◆ Extracted records:

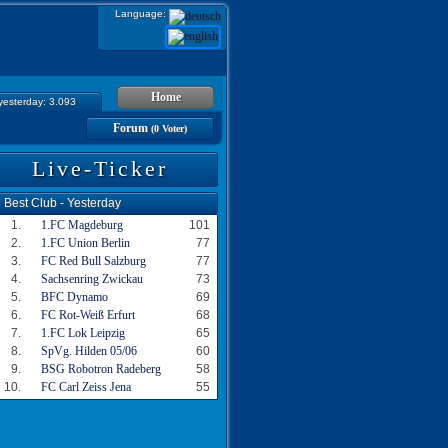
Language:
Home
 yesterday: 3.093
Forum
(0 Voter)
Live-Ticker
Best Club - Yesterday
1.
1.FC Magdeburg
101
2.
1.FC Union Berlin
77
3.
FC Red Bull Salzburg
77
4.
Sachsenring Zwickau
73
5.
BFC Dynamo
69
6.
FC Rot-Weiß Erfurt
68
7.
1.FC Lok Leipzig
65
8.
SpVg. Hilden 05/06
60
9.
BSG Robotron Radeberg
58
10.
FC Carl Zeiss Jena
55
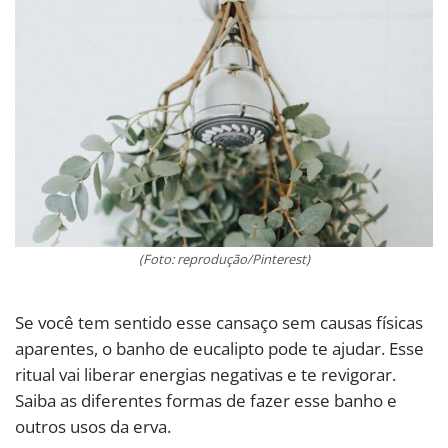
(Foto: reprodução/Pinterest)
Se você tem sentido esse cansaço sem causas físicas
aparentes, o banho de eucalipto pode te ajudar. Esse
ritual vai liberar energias negativas e te revigorar.
Saiba as diferentes formas de fazer esse banho e
outros usos da erva.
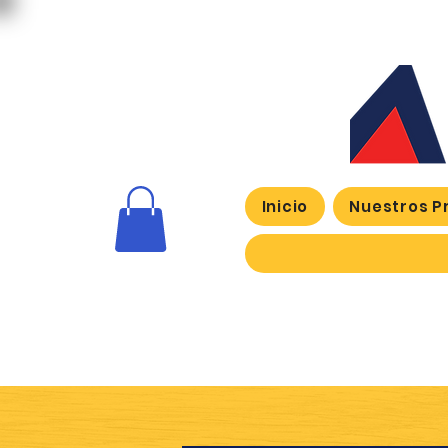
Inicio
Nuestros P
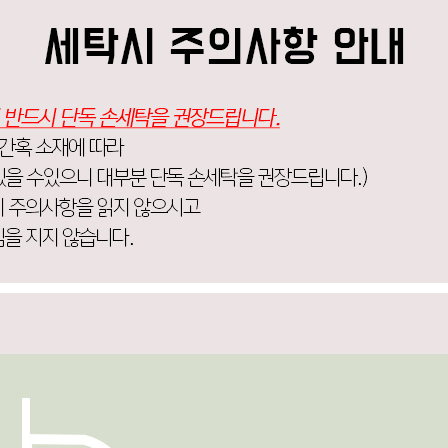
코 라이프 하세요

◆ What you should do: Reproduce the lines above exactly, please, but not the pictures in them.

◆ Exercise solution:
Language:
Home
 yesterday: 3.093
Forum
(0 Voter)
Live-Ticker
Best Club - Yesterday
1.
1.FC Magdeburg
101
2.
1.FC Union Berlin
77
3.
FC Red Bull Salzburg
77
4.
Sachsenring Zwickau
73
5.
BFC Dynamo
69
6.
FC Rot-Weiß Erfurt
68
7.
1.FC Lok Leipzig
65
8.
SpVg. Hilden 05/06
60
9.
BSG Robotron Radeberg
58
10.
FC Carl Zeiss Jena
55
(Foto: reprodução/Pinterest)
Se você tem sentido esse cansaço sem causas físicas
aparentes, o banho de eucalipto pode te ajudar. Esse
ritual vai liberar energias negativas e te revigorar.
Saiba as diferentes formas de fazer esse banho e
outros usos da erva.
Inicio
Nuestros P
코 라이프 하세요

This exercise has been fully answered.